O caminho foi longo para Yves. Mais do que os 11 anos no tatame. Até o momento em que o bicampeão João Derly se agachasse em sua frente para amarrar a nova graduação na cintura foram muitos golpes. O primeiro deles, no preconceito. O atleta passou um ano apenas assistindo os treinos no dojô. Não queria lutar por se considerar “diferente” dos outros. Foi quando o professor Daniel Pires o convidou a tornar-se judoca e convenceu-o que não existe nenhuma pessoa igual a outra. Portanto, todos são diferentes.

Daí para frente aconteceram os aprendizados. Ele foi absorvendo toda a filosofia criada por Jigoro Kano no século XIX no Japão, e passou a aplicar kokas, yukos, waza-aris e ippons nos adversários. Sejam eles “normais” ou não. Sejam eles judocas ou a sociedade preconceituosa. A recompensa veio aos poucos. Medalhas, títulos e, o mais importante de tudo: respeito. Mesmo assim, foi difícil. Mas todo suor derramado, todos os momentos difíceis haveriam de ter sua recompensa.

Ela veio em 11 de dezembro de 2007, na cerimônia de promoção de faixas, uma das mais emocionante em 40 anos do judô sogipano.
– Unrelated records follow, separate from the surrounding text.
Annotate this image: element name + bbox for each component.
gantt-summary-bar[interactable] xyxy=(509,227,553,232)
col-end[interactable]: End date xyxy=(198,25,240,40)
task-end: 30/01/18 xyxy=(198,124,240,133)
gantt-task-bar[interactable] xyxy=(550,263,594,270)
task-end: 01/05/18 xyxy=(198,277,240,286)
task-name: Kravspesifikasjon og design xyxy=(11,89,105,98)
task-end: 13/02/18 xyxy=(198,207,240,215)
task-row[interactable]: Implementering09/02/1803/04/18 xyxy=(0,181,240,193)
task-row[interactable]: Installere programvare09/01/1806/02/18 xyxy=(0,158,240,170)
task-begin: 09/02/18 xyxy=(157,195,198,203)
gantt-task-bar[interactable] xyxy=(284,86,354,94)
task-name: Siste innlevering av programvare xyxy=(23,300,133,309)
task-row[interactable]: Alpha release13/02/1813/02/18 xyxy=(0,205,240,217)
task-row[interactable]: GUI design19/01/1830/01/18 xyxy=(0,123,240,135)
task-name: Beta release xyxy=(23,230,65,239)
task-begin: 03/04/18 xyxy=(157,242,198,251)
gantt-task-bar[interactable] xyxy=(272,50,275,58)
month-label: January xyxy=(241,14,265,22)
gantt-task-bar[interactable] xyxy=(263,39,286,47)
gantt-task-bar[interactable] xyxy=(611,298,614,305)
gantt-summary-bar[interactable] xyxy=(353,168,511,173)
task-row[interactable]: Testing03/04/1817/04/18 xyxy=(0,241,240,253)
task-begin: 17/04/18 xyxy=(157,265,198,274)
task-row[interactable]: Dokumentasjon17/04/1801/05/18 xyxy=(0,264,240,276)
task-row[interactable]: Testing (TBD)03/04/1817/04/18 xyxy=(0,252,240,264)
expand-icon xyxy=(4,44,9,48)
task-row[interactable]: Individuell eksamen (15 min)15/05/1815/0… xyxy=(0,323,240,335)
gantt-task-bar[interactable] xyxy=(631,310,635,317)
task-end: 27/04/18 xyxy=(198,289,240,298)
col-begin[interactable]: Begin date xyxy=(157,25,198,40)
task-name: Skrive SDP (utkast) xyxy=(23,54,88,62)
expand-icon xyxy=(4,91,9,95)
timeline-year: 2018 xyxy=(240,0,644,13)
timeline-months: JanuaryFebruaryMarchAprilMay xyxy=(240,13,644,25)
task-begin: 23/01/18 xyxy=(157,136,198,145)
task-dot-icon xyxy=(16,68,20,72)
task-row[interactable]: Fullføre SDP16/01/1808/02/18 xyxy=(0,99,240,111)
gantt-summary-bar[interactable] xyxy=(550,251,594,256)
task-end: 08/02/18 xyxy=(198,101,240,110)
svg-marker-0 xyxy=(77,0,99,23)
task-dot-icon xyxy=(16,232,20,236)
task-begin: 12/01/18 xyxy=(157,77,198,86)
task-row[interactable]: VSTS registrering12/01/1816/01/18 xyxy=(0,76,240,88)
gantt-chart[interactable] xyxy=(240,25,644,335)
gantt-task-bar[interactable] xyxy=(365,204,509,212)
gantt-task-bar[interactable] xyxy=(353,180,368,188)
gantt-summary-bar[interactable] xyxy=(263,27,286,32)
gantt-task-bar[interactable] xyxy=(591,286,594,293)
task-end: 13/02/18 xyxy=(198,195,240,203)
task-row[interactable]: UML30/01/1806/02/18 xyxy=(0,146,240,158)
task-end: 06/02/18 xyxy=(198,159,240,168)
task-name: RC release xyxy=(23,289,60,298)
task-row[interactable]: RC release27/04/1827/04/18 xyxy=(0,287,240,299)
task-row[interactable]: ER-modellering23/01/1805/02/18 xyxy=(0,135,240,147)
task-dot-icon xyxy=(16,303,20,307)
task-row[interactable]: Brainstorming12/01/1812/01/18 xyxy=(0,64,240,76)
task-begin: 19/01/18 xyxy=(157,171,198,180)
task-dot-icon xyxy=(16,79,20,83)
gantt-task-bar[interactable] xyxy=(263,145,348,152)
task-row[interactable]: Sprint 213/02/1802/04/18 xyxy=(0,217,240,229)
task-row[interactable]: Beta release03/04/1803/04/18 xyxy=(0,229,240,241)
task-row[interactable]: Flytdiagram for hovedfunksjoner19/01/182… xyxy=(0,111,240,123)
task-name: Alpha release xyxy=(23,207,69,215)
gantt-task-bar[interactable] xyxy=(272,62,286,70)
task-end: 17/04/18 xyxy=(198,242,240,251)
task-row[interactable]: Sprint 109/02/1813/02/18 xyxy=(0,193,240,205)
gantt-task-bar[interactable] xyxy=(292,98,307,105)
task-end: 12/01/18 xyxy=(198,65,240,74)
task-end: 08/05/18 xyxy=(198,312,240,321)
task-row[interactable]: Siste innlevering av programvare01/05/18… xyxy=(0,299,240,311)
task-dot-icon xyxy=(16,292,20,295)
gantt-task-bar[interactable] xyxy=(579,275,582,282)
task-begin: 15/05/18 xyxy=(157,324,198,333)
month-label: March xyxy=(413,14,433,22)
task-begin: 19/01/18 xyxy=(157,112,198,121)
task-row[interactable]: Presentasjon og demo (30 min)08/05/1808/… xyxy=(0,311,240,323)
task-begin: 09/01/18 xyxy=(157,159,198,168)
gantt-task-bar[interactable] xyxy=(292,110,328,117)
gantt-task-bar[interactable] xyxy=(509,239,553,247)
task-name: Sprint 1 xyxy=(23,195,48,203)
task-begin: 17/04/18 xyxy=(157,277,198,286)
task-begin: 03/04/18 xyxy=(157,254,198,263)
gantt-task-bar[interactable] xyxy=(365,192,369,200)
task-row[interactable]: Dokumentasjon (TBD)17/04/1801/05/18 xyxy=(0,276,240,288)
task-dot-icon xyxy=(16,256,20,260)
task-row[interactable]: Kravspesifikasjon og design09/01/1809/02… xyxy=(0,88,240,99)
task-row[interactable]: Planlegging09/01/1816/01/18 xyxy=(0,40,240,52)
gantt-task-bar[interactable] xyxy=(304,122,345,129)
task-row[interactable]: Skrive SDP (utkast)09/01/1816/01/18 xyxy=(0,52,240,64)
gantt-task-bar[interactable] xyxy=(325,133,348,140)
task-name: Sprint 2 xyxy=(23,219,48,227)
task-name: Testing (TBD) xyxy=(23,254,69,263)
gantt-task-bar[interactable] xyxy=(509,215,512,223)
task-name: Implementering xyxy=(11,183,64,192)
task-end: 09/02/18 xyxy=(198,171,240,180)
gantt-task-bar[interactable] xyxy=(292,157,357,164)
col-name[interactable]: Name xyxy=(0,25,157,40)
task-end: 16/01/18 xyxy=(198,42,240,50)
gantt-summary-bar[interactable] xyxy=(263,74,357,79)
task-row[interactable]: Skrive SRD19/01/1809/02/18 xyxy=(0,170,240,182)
Redes de TV e repórteres de jornais vieram ao dojô do clube. Não para ver João Derly, Tiago Camilo ou Mayra Aguiar. Foram para ver Yves se tornar o primeiro gaúcho e segundo brasileiro a receber a faixa preta. “Temos aqui um verdadeiro campeão da vida”, disse Kiko, coordenador técnico do judô, enquanto lágrimas furtivas surgiam em boa parte das centenas de olhos que acompanhavam o evento.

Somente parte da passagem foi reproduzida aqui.